Im Dokument CIRCULATION AND CONTROL (Seite 195-198)

Robinson appealed both the injunction and the order for the Master’s formal inquiry into gallery rules. The Court of Appeal determined that the inquiry was not necessary because the case could be decided on the basis of breach of confidence. Robinson did not deny having imitated the composition and details of Wallis’s painting. For the Lord Chancellor, it was clear that Robinson did not have the right to do this, and that he knew as much. Turner had published a warning to photographers and Robinson never denied having seen this warning.
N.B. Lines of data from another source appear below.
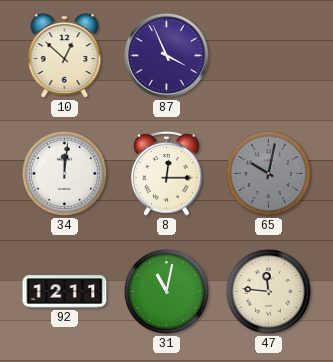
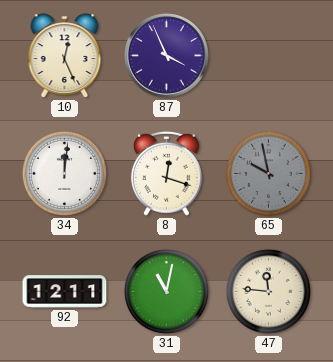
10: 12:52 -> 12:26
8: 12:15 -> 12:18
65: 10:02 -> 9:58
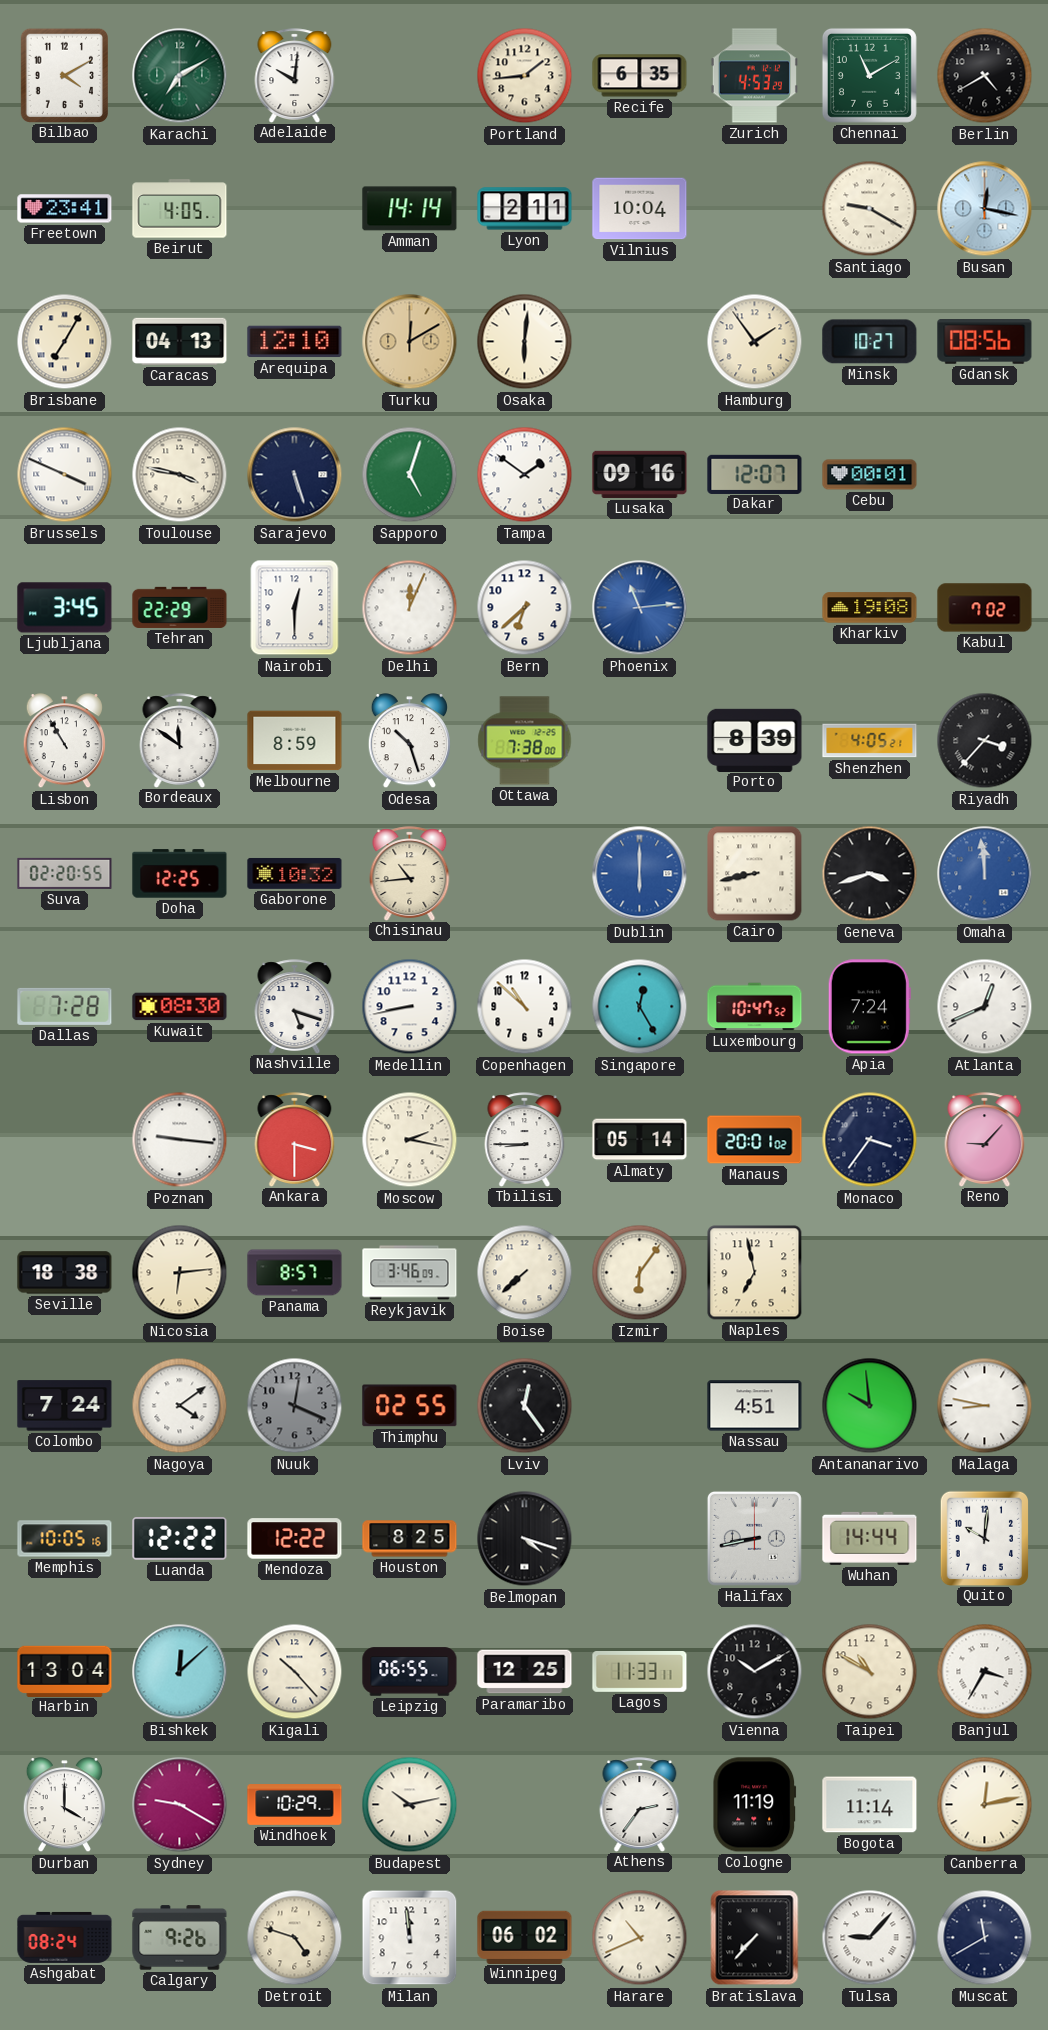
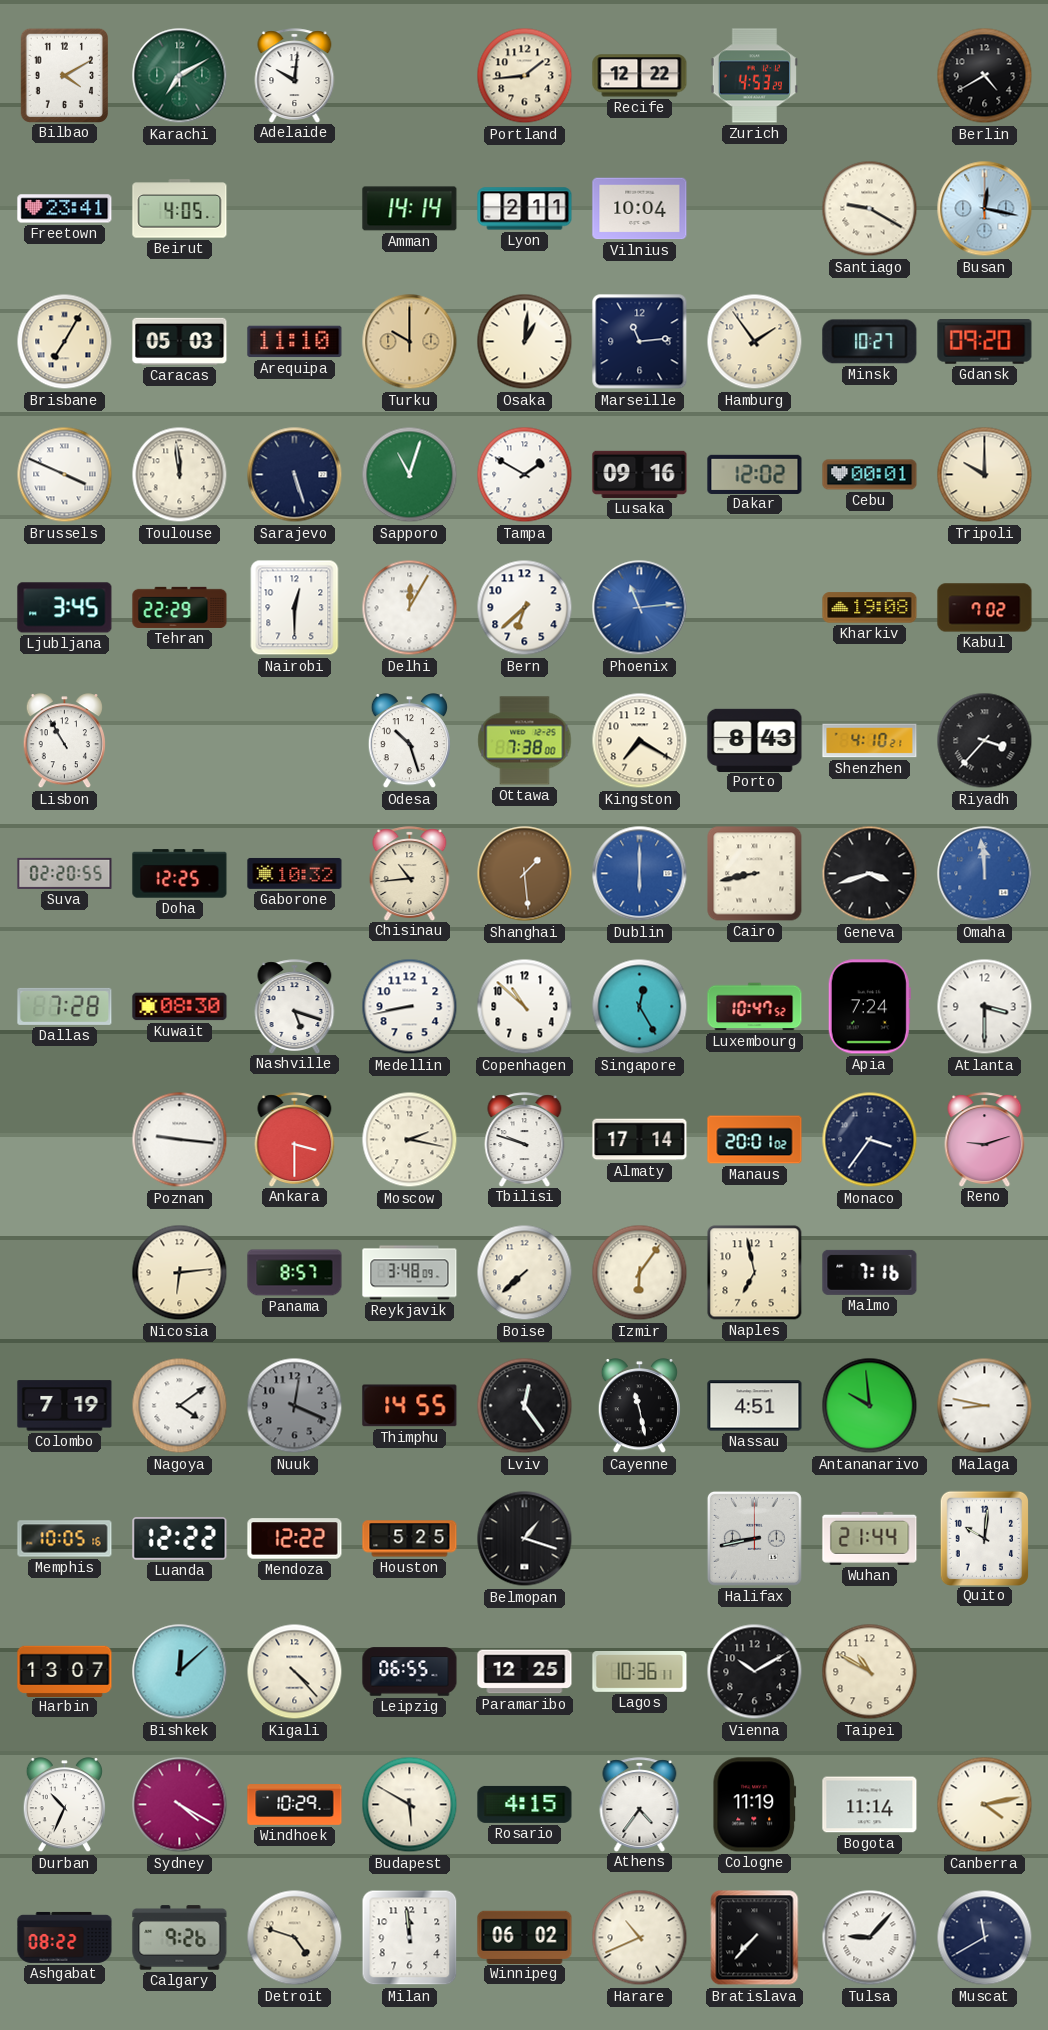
Recife: 6:35 -> 12:22
Chennai: 11:10 -> none
Caracas: 04:13 -> 05:03
Arequipa: 12:10 -> 11:10
Turku: 12:10 -> 10:00
Osaka: 6:01 -> 1:01
Marseille: none -> 11:14
Gdansk: 08:56 -> 09:20
Toulouse: 3:47 -> 11:59
Sapporo: 5:03 -> 11:03
Tampa: 1:51 -> 1:50
Dakar: 12:07 -> 12:02
Tripoli: none -> 10:00
Delhi: 12:04 -> 12:05
Bordeaux: 11:51 -> none
Melbourne: 8:59 -> none
Kingston: none -> 7:20
Porto: 8:39 -> 8:43
Shenzhen: 4:05 -> 4:10
Shanghai: none -> 1:29
Atlanta: 12:41 -> 3:30
Tbilisi: 8:45 -> 9:48
Almaty: 05:14 -> 17:14
Reno: 9:07 -> 9:12
Seville: 18:38 -> none
Reykjavik: 3:46 -> 3:48
Malmo: none -> 7:16
Colombo: 7:24 -> 7:19
Thimphu: 02:55 -> 14:55
Cayenne: none -> 11:28
Houston: 8:25 -> 5:25
Belmopan: 4:18 -> 1:18
Wuhan: 14:44 -> 21:44
Harbin: 13:04 -> 13:07
Kigali: 10:23 -> 4:23
Lagos: 11:33 -> 10:36
Banjul: 3:35 -> none
Durban: 4:00 -> 10:34
Sydney: 9:20 -> 4:20
Budapest: 10:13 -> 5:50
Rosario: none -> 4:15
Athens: 2:36 -> 4:36
Canberra: 12:13 -> 4:13
Ashgabat: 08:24 -> 08:22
Robinson’s own advertisement, which responded to the allegation of piracy by insisting that he had photographed from a living model, also suggested to the court that Robinson knew that copying the painting was forbidden.103 The Lord Justice of Appeal also found that Robinson had acted surreptitiously and was in breach of confidence. He cited the fact that Robinson had not copied the painting in Cranfield’s Gallery, but reproduced the scene in his own studio, as further proof that he knew that he was not allowed to copy it.104

It will be recalled that Robinson denied having copied the painting at all. His goal was not to produce a single-image photograph but a stereoscopic view. Since the photographs that appeared on his stereo cards were taken from a live model and props in his studio, he did not see how they could be considered copies of the painting. His counsel added that the resulting stereo cards could not be said to harm the sale of the engraving because they were produced in a different manner and for a different purpose.105

That argument echoed the judge’s decision in the case of Martin v. Wright (1833), which is fully discussed in Simon Stern’s chapter in

102 Ibid.

103 Turner, 10 Ch. at 512–518.

104 Ibid. at 519.

105 Turner, 10 Ir. Ch. at 130.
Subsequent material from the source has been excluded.